**DATA UNDER STUDY:**
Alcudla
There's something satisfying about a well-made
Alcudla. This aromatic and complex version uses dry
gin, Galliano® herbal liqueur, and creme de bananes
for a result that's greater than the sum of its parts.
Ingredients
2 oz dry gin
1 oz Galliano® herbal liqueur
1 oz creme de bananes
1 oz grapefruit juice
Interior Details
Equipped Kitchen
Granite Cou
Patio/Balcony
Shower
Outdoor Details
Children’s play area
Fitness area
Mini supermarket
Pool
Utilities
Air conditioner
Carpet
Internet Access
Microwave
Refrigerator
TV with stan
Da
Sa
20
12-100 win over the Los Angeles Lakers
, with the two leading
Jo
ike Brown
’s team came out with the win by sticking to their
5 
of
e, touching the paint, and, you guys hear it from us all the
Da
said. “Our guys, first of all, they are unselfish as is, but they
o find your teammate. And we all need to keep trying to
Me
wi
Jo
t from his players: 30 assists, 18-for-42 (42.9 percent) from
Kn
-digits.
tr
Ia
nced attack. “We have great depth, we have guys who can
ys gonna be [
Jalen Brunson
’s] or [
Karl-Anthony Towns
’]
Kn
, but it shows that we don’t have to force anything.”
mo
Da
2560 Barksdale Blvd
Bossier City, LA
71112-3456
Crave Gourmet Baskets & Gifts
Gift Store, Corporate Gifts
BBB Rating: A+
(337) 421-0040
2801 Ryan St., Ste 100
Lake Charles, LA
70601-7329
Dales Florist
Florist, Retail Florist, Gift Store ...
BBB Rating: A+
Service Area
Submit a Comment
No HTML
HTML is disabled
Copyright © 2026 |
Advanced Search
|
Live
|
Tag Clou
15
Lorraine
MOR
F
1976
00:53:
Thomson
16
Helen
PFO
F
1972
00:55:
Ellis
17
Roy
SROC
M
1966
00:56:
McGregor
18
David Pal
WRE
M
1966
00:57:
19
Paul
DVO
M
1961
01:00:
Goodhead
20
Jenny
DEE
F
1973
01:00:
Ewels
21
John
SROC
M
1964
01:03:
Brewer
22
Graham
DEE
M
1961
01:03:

**WHAT TO PRODUCE:** Looking at the data above, give the number of lines that include "Alcudla"; add nothing else.

**ANSWER TO THIS PROBLEM:** 2